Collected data
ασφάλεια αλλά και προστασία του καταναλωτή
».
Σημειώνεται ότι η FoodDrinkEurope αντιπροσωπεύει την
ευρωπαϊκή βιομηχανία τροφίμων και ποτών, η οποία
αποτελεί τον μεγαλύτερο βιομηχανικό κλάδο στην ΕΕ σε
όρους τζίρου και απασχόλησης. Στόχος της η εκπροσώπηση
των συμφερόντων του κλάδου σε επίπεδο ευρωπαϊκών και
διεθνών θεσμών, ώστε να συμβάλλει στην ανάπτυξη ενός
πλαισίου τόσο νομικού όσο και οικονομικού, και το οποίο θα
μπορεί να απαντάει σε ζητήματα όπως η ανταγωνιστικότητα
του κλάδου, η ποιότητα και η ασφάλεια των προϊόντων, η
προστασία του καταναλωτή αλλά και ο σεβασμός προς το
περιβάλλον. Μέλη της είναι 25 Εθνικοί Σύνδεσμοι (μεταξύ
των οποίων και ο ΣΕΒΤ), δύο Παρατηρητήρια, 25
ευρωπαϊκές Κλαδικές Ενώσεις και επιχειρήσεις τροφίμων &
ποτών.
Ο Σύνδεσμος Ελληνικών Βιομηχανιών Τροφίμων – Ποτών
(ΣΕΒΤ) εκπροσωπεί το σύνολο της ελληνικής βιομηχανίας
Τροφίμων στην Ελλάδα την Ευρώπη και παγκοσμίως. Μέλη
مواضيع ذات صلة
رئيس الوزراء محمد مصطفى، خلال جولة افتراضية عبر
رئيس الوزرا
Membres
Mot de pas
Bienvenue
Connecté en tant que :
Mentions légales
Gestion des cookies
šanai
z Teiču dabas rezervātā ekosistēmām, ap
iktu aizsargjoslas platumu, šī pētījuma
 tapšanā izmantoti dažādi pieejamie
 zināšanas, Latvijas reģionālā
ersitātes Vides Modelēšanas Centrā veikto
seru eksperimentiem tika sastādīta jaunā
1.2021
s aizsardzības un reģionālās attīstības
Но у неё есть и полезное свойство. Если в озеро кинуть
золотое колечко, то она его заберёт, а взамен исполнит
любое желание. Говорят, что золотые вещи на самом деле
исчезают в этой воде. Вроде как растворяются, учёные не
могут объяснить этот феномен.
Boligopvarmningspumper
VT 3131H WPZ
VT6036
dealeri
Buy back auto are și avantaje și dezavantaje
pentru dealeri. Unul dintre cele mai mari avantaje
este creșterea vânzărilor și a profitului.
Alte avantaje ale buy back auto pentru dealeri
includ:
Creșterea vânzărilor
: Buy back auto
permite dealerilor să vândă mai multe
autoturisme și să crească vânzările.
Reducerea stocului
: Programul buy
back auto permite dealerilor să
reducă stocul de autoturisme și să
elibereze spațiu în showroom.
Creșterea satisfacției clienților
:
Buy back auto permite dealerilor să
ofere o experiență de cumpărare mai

TASK DIRECTIONS -
Write the entries out again verbatim, every one of them.

OUTPUT BELOW -
ασφάλεια αλλά και προστασία του καταναλωτή
».
Σημειώνεται ότι η FoodDrinkEurope αντιπροσωπεύει την
ευρωπαϊκή βιομηχανία τροφίμων και ποτών, η οποία
αποτελεί τον μεγαλύτερο βιομηχανικό κλάδο στην ΕΕ σε
όρους τζίρου και απασχόλησης. Στόχος της η εκπροσώπηση
των συμφερόντων του κλάδου σε επίπεδο ευρωπαϊκών και
διεθνών θεσμών, ώστε να συμβάλλει στην ανάπτυξη ενός
πλαισίου τόσο νομικού όσο και οικονομικού, και το οποίο θα
μπορεί να απαντάει σε ζητήματα όπως η ανταγωνιστικότητα
του κλάδου, η ποιότητα και η ασφάλεια των προϊόντων, η
προστασία του καταναλωτή αλλά και ο σεβασμός προς το
περιβάλλον. Μέλη της είναι 25 Εθνικοί Σύνδεσμοι (μεταξύ
των οποίων και ο ΣΕΒΤ), δύο Παρατηρητήρια, 25
ευρωπαϊκές Κλαδικές Ενώσεις και επιχειρήσεις τροφίμων &
ποτών.
Ο Σύνδεσμος Ελληνικών Βιομηχανιών Τροφίμων – Ποτών
(ΣΕΒΤ) εκπροσωπεί το σύνολο της ελληνικής βιομηχανίας
Τροφίμων στην Ελλάδα την Ευρώπη και παγκοσμίως. Μέλη
مواضيع ذات صلة
رئيس الوزراء محمد مصطفى، خلال جولة افتراضية عبر
رئيس الوزرا
Membres
Mot de pas
Bienvenue
Connecté en tant que :
Mentions légales
Gestion des cookies
šanai
z Teiču dabas rezervātā ekosistēmām, ap
iktu aizsargjoslas platumu, šī pētījuma
 tapšanā izmantoti dažādi pieejamie
 zināšanas, Latvijas reģionālā
ersitātes Vides Modelēšanas Centrā veikto
seru eksperimentiem tika sastādīta jaunā
1.2021
s aizsardzības un reģionālās attīstības
Но у неё есть и полезное свойство. Если в озеро кинуть
золотое колечко, то она его заберёт, а взамен исполнит
любое желание. Говорят, что золотые вещи на самом деле
исчезают в этой воде. Вроде как растворяются, учёные не
могут объяснить этот феномен.
Boligopvarmningspumper
VT 3131H WPZ
VT6036
dealeri
Buy back auto are și avantaje și dezavantaje
pentru dealeri. Unul dintre cele mai mari avantaje
este creșterea vânzărilor și a profitului.
Alte avantaje ale buy back auto pentru dealeri
includ:
Creșterea vânzărilor
: Buy back auto
permite dealerilor să vândă mai multe
autoturisme și să crească vânzările.
Reducerea stocului
: Programul buy
back auto permite dealerilor să
reducă stocul de autoturisme și să
elibereze spațiu în showroom.
Creșterea satisfacției clienților
:
Buy back auto permite dealerilor să
ofere o experiență de cumpărare mai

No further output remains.